Il lavoro è la priorità di questo paese

Il lavoro è la priorità di questo paese

Il lavoro è la priorità di questo paese. Su questo la politica deve agire. Ed è su questo che insieme al mio gruppo di lavoro, in questi cinque anni, ci siamo concentrati: insistendo sulle filiere che possono creare migliaia e migliaia di posti di lavoro nei prossimi anni.

Una di queste è la filiera delle fonti rinnovabili: 500.000 mila nuovi posti di lavoro, dicono recenti studi. Quella dell’edilizia, che ha subito come altre una grave crisi, oggi possiamo rilanciarla attraverso gli interventi di efficienza energetica tramite l’ecobonus.

E proprio l’ecobonus è stata una nostra vittoria:
mi sono impegnato personalmente per rendere stabili le detrazioni fiscali, e anche se il Governo non ha rispettato la ns mozione approvata all’unanimita’, abbiamo costretto la maggioranza e venirci dietro e migliorare lo strumento, cosa che ha consentito e consente ancora alle aziende e ai privati di fare investimenti nel settore.

Ma la nostra idea di rivoluzione industriale non si ferma qui: c’è la filiera della chimica verde con enormi potenzialità, e quella delle auto elettriche, che nel resto del mondo sta esplodendo e che anche qui è destinata a rimpiazzare un mercato vecchio e inquinante.
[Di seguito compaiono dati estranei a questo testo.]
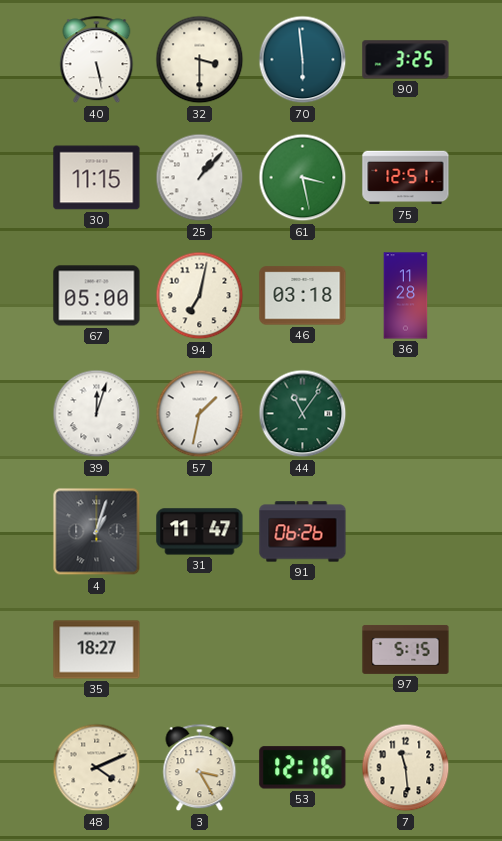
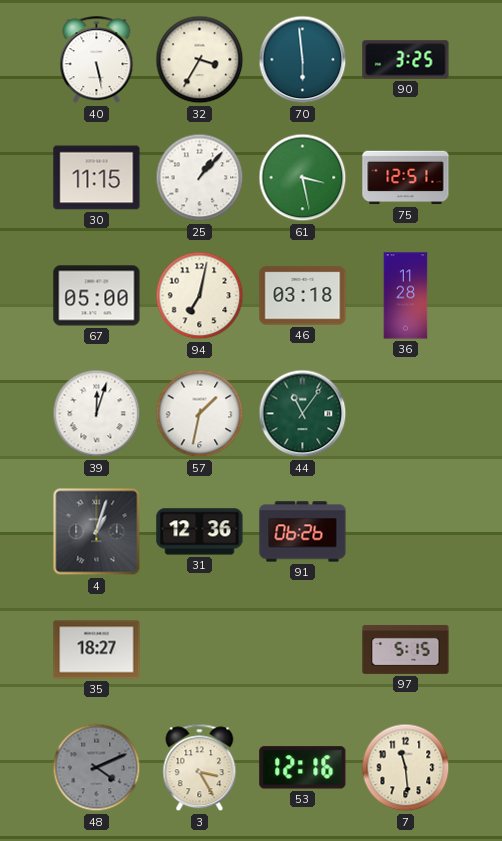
32: 3:30 -> 3:35
31: 11:47 -> 12:36
48 dial: cream -> grey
Purtroppo, a causa delle idee della vecchia politica, noi siamo ultimi in Europa, nonostante abbiamo già una filiera pronta a entrare in quel mercato.

In breve in questi cinque anni ho presentato oltre 200 tra mozioni, interrogazioni, interpellanze, ordini del giorno e disegni di legge, alcuni dei quali ritengo molto importanti:
– credito d’imposta sulla ricerca&sviluppo;
– commercio equo solidale per far sì che il piccolo commercio non venga fagocitato dalla grande distribuzione;
– agricoltura multifunzionale, per facilitare nuovi redditi per l’agricoltura, legati all’accoglienza turistica, alla prima trasformazione di beni e al loro commercio, nonche’ alla manutenzione del territorio.
– commissione di inchiesta sulle banche.

Le banche sono state al centro dell’attenzione negli ultimi anni per gli scandali e la grave crisi che tutti noi conosciamo. In questi mesi la commissione che ho proposto ha scoperchiato solo una piccola parte di quello che ancora si può scoprire. Serve tempo, tempo che il Pd ha perso e che noi abbiamo cercato di recuperare.
Ci hanno detto che la crisi delle banche e della finanza era inevitabile. Ma non è vero. Se c’è una cosa che ho imparato in questi anni, è che non ci sono cose inevitabili, lo dimostra fatti alla mano la finanza etica.

Tutto quello in cui mi sono impegnato in questi anni si trova sulla mia scheda Senato, sul mio blog da portavoce, sul mio blog personale, sul mio canale Youtube e sulla mia pagina Facebook. Qui i link:

– http://www.senato.it/leg/17/BGT/Schede/Attsen/00029108.htm
– www.portavocegirotto.it
– https://giannigirotto.wordpress.com/
– https://www.youtube.com/user/GianniGirotto/videos?view_as=subscriber
– https://www.facebook.com/portavocegirotto/

Per concludere, un ringraziamento va ai miei collaboratori con cui ho condiviso il lavoro di questi anni, ma soprattutto a tutti gli esperti e a tutti gli attivisti, che silenziosamente sono stati al mio fianco, supportandomi, dandomi suggerimenti e consigli per andare avanti in questo difficile lavoro. A tutti loro va il mio più grande apprezzamento, perché senza di loro, senza di voi, il lavoro fatto non sarebbe stato lo stesso. Grazie!